Materials provided =>

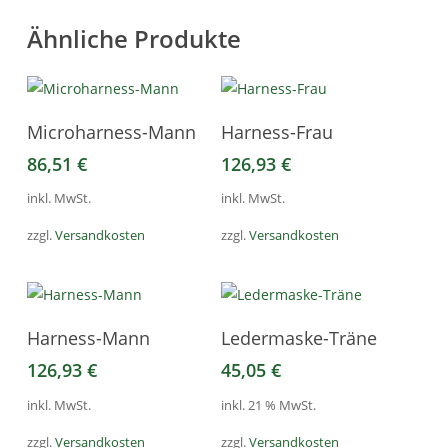
Ähnliche Produkte
Dieses
Dieses
Ausführung Wählen
Ausführung Wählen
Microharness-Mann
Harness-Frau
Produkt
Produkt
86,51
€
126,93
€
weist
weist
mehrere
mehrere
inkl. MwSt.
inkl. MwSt.
Varianten
Varianten
zzgl.
Versandkosten
zzgl.
Versandkosten
auf.
auf.
Die
Die
Optionen
Optionen
Dieses
können
können
Ausführung Wählen
In Den Warenkorb
Harness-Mann
Ledermaske-Träne
Produkt
auf
auf
126,93
€
45,05
€
weist
der
der
mehrere
Produktseite
Produktseite
inkl. MwSt.
inkl. 21 % MwSt.
Varianten
gewählt
gewählt
zzgl.
Versandkosten
zzgl.
Versandkosten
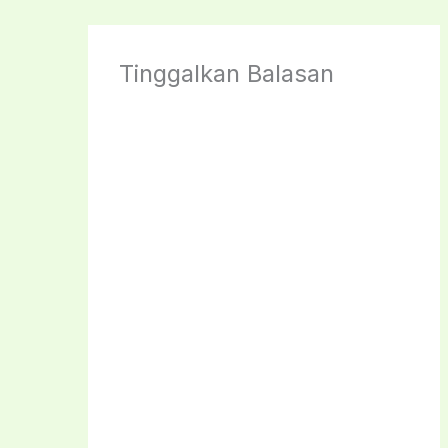
Tinggalkan Balasan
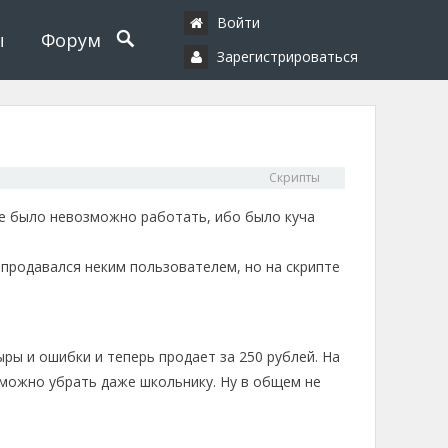
Войти
ы
Форум
Зарегистрироваться
Скрипты
те было невозможно работать, ибо было куча
 продавался неким пользователем, но на скрипте
ры и ошибки и теперь продает за 250 рублей. На
 можно убрать даже школьнику. Ну в общем не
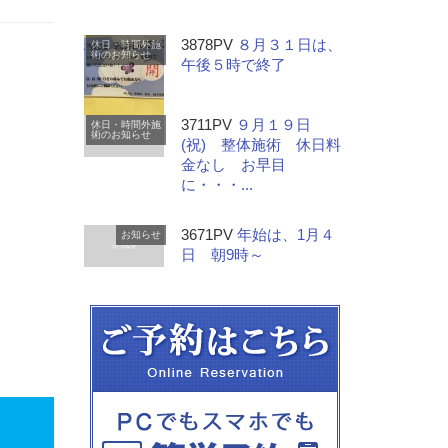
3878PV
８月３１日は、
休日・時間外施
術のお知らせ
午後５時で終了
3711PV
９月１９日
休日・時間外施
術のお知らせ
(祝) 整体施術 休日料
金なし お早目
に・・・...
3671PV
年始は、1月４
お知らせ
日 朝9時～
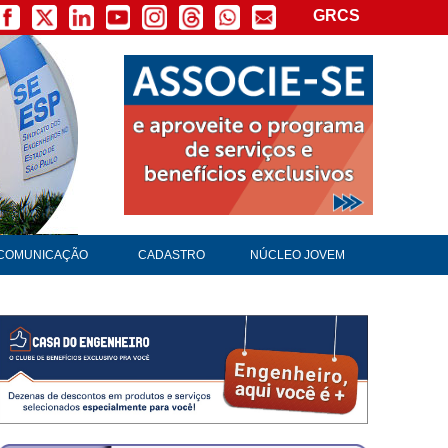
GRCS
COMUNICAÇÃO
CADASTRO
NÚCLEO JOVEM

The task => Exactly reproduce the entries above, minus the pictures.

Result of the exercise =>
Ähnliche Produkte
Dieses
Dieses
Ausführung Wählen
Ausführung Wählen
Microharness-Mann
Harness-Frau
Produkt
Produkt
86,51
€
126,93
€
weist
weist
mehrere
mehrere
inkl. MwSt.
inkl. MwSt.
Varianten
Varianten
zzgl.
Versandkosten
zzgl.
Versandkosten
auf.
auf.
Die
Die
Optionen
Optionen
Dieses
können
können
Ausführung Wählen
In Den Warenkorb
Harness-Mann
Ledermaske-Träne
Produkt
auf
auf
126,93
€
45,05
€
weist
der
der
mehrere
Produktseite
Produktseite
inkl. MwSt.
inkl. 21 % MwSt.
Varianten
gewählt
gewählt
zzgl.
Versandkosten
zzgl.
Versandkosten
Tinggalkan Balasan
Войти
ы
Форум
Зарегистрироваться
Скрипты
те было невозможно работать, ибо было куча
 продавался неким пользователем, но на скрипте
ры и ошибки и теперь продает за 250 рублей. На
 можно убрать даже школьнику. Ну в общем не
3878PV
８月３１日は、
休日・時間外施
術のお知らせ
午後５時で終了
3711PV
９月１９日
休日・時間外施
術のお知らせ
(祝) 整体施術 休日料
金なし お早目
に・・・...
3671PV
年始は、1月４
お知らせ
日 朝9時～
GRCS
COMUNICAÇÃO
CADASTRO
NÚCLEO JOVEM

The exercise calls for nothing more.